Non sono molto fiducioso, ma è probabile che una soluzione si troverà anche grazie alla lungimiranza e alla saggezza della Cancelliera Merkel che ha ben chiaro che il fallimento del Recovery fund sarebbe anche il fallimento dell’Unione europea. Più volte, e da voci diverse, abbiamo sentito parlare del Recovery fund come un vero e proprio miracolo politico, come un passo avanti che mai si era visto nel passato. Se questo passo in avanti fosse bloccato o anche solo modificato in maniera rilevante, le conseguenze negative saranno irreversibili. Lo dico spesso: un conto è la mediazione alta e nobile, altro il compromesso ignobile.

Che armi ha la Germania, presidente di turno del Consiglio, per superare questo stallo?

La forza e l’autorevolezza della sua Cancelliera, ma più in generale di un Paese che è stato ed è l’autentico ago della bilancia dello sviluppo dell’Unione Europea. Su molti dei Paesi dubbiosi o tentennanti la Germania ha una importante influenza economica. Da sola può fare proposte e cercare mediazioni, ma se non avrà di fianco tutti i Paesi che credono fermamente in questi principi, sarà ben difficile fare i passi avanti che sono necessari.

Il nostro Paese si dichiara inamovibile sul rispetto dei diritti e contemporaneamente punta su una mediazione. Crede che la nostra posizione sia ambigua?

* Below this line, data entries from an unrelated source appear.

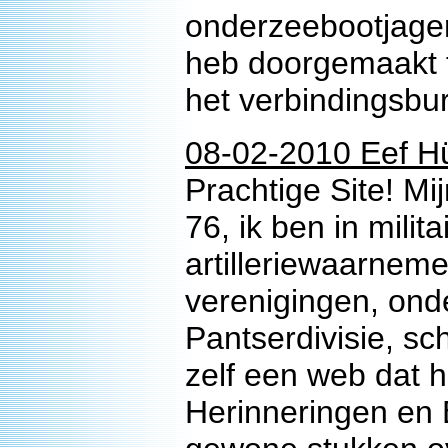
onderzeebootjager,
heb doorgemaakt t
het verbindingsbu
08-02-2010 Eef H
Prachtige Site! Mi
76, ik ben in milit
artilleriewaarnemer
verenigingen, ond
Pantserdivisie, sch
zelf een web dat h
Herinneringen en E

Speriamo che le dichiarazioni o le prese di posizione non rimangano solo dichiarazioni, ma che seguano dei passi concreti. Le maggiori ambiguità si sono avute in passato e, grazie al cielo, la stagione dei governi sovranisti ce la siamo lasciata alle spalle. Fa bene l’Italia a puntare sul rispetto dei diritti. La nostra non è solo una comunità economica ma è anche, e soprattutto, una comunità sociale che condivide i valori fondamentali.